The Real Time & Legacy Layer (WebSocket, SMTP, FTP)

Not everything on the internet fits cleanly into “classic web pages.” Some protocols exist for real time interactions, others are older but still important in the background.

  • WebSockets: WebSockets were created to solve a limitation of HTTP that the client always has to initiate the conversation. With WebSockets, the browser and server upgrade an existing HTTP connection, then switch to a protocol that keeps a single TCP connection open and full‑duplex.
    Once the WebSocket is established, both the client and the server can send messages at any time without creating new HTTP requests, the connection remains open until it is explicitly closed which reduces overhead and latency, and messages can be sent as either text or binary frames, making WebSocket flexible for a wide range of real-time use cases.Which include chat apps, live dashboards (like stock prices or sports scores), collaborative tools (Figma, Google Docs‑style editors), multiplayer games, and any UI that needs instant updates pushed from the server.

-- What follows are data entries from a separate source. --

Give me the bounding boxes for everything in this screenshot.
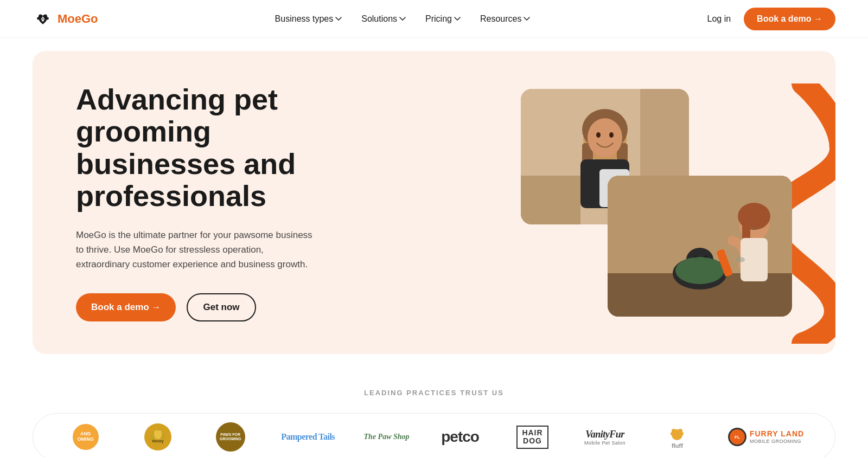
svg-point-7	[42, 16, 44, 18]
svg-point-16	[609, 132, 614, 138]
logo-text: MoeGo	[58, 12, 98, 26]
nav-links: Business types Solutions Pricing Resourc…	[275, 14, 531, 24]
logo-hair-dog: HAIR DOG	[511, 423, 554, 450]
svg-text:Honey: Honey	[152, 439, 164, 443]
logo-paw-shop: The Paw Shop	[364, 423, 410, 450]
hero-buttons: Book a demo → Get now	[76, 293, 358, 321]
logo-and-grooming: ANDOMING	[64, 423, 107, 450]
svg-point-1	[39, 14, 42, 17]
svg-point-8	[42, 19, 44, 21]
svg-point-33	[736, 257, 745, 262]
svg-point-27	[675, 257, 724, 284]
hero-visual	[521, 89, 792, 317]
hero-section: Advancing pet grooming businesses and pr…	[33, 51, 835, 354]
nav-actions: Log in Book a demo →	[707, 8, 835, 30]
svg-point-4	[46, 17, 49, 20]
hero-get-now-button[interactable]: Get now	[187, 293, 256, 321]
hero-image-bottom	[608, 176, 792, 317]
logo-icon	[33, 9, 53, 29]
svg-point-43	[680, 432, 684, 435]
chevron-down-icon	[524, 16, 530, 22]
logo-fluff: fluff	[655, 423, 699, 450]
logo-vanity-fur: VanityFur Mobile Pet Salon	[583, 423, 627, 450]
hero-img-bottom-svg	[608, 176, 792, 317]
trust-section: LEADING PRACTICES TRUST US ANDOMING Hone…	[0, 367, 868, 457]
logo-paws-grooming: PAWS FOR GROOMING	[209, 423, 252, 450]
trust-label: LEADING PRACTICES TRUST US	[33, 389, 835, 397]
svg-point-42	[671, 432, 674, 435]
login-link[interactable]: Log in	[707, 14, 731, 24]
svg-point-36	[154, 430, 157, 435]
chevron-down-icon	[454, 16, 461, 22]
logos-strip: ANDOMING Honey PAWS FOR GROOMING Pampere…	[33, 413, 835, 457]
nav-book-demo-button[interactable]: Book a demo →	[744, 8, 835, 30]
logo-furry-land: FL FURRY LAND MOBILE GROOMING	[728, 423, 804, 450]
chevron-down-icon	[399, 16, 406, 22]
hero-title: Advancing pet grooming businesses and pr…	[76, 83, 358, 213]
logo[interactable]: MoeGo	[33, 9, 98, 29]
honey-icon: Honey	[148, 427, 168, 447]
paw-icon	[668, 425, 686, 442]
svg-point-37	[158, 430, 162, 435]
svg-point-3	[37, 17, 40, 20]
nav-pricing[interactable]: Pricing	[425, 14, 461, 24]
svg-point-15	[596, 132, 601, 138]
hero-description: MoeGo is the ultimate partner for your p…	[76, 228, 315, 272]
nav-solutions[interactable]: Solutions	[361, 14, 406, 24]
svg-rect-19	[521, 176, 580, 224]
hero-book-demo-button[interactable]: Book a demo →	[76, 293, 176, 321]
navbar: MoeGo Business types Solutions Pricing R…	[0, 0, 868, 38]
logo-pampered-tails: Pampered Tails	[281, 423, 335, 450]
logo-honey: Honey	[136, 423, 180, 450]
nav-resources[interactable]: Resources	[480, 14, 530, 24]
hero-content: Advancing pet grooming businesses and pr…	[76, 83, 358, 321]
logo-petco: petco	[438, 423, 482, 450]
chevron-down-icon	[335, 16, 342, 22]
svg-point-2	[44, 14, 47, 17]
svg-point-14	[588, 118, 622, 157]
nav-business-types[interactable]: Business types	[275, 14, 342, 24]
svg-point-5	[41, 18, 43, 20]
svg-point-6	[43, 18, 44, 20]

  • SMTP (Simple Mail Transfer Protocol): It is the protocol responsible for sending emails between mail servers. When you hit “Send” in Gmail or Outlook, your client talks to an SMTP server over TCP, hands over the message, and then a series of SMTP servers relay that message until it reaches the recipient’s mail server.
    A simplified flow works as follows: your email client submits the message to your provider’s SMTP server, that server looks up the recipient’s domain using DNS and forwards the email to the destination SMTP server, possibly passing through intermediate relay servers, and finally the recipient’s server accepts the message and stores it in a mailbox where it can later be retrieved using protocols such as IMAP or POP3. IMAP (Internet Message Access Protocol) and POP3 (Post Office Protocol version 3) are email retrieval protocols, with IMAP keeping messages stored and synchronized on the mail server across multiple devices, while POP3 downloads messages to the local device and usually removes them from the server.

  • FTP (File Transfer Protocol): This is one of the oldest protocols for transferring files between a client and a server. It uses separate control and data channels over TCP, which historically made it flexible but also a bit of a pain for firewalls and NAT devices.
    Classic FTP has a big downside that the credentials and file contents are sent in plain text, so anyone sniffing the network can potentially see usernames, passwords, and data. Because of this, modern setups usually prefer secure alternatives such as SFTP (Secure File Transfer Protocol), which transfers files over SSH using a single encrypted channel for both commands and data, and FTPS (File Transfer Protocol Secure), which runs FTP over SSL/TLS to add encryption on top of the traditional FTP model.

WebSocket, SMTP, FTP

From TCP and UDP at the transport layer to HTTP, HTTPS, WebSockets, SMTP, and FTP at the application layer, these protocols are the invisible glue that holds the internet together. Each one solves a slightly different problem: reliable delivery, secure browsing, real-time updates, email, or file transfer. The key idea to carry forward is this: when you type prasunchakra.com or open your favorite app, you are really triggering a carefully layered conversation between machines, with each protocol playing its part in the stack. As you build web apps, APIs, or backend systems, understanding these layers helps you reason about performance issues, security choices, and why things sometimes break in “mysterious” ways on real networks. In future episodes, we will zoom into specific pieces of this puzzle.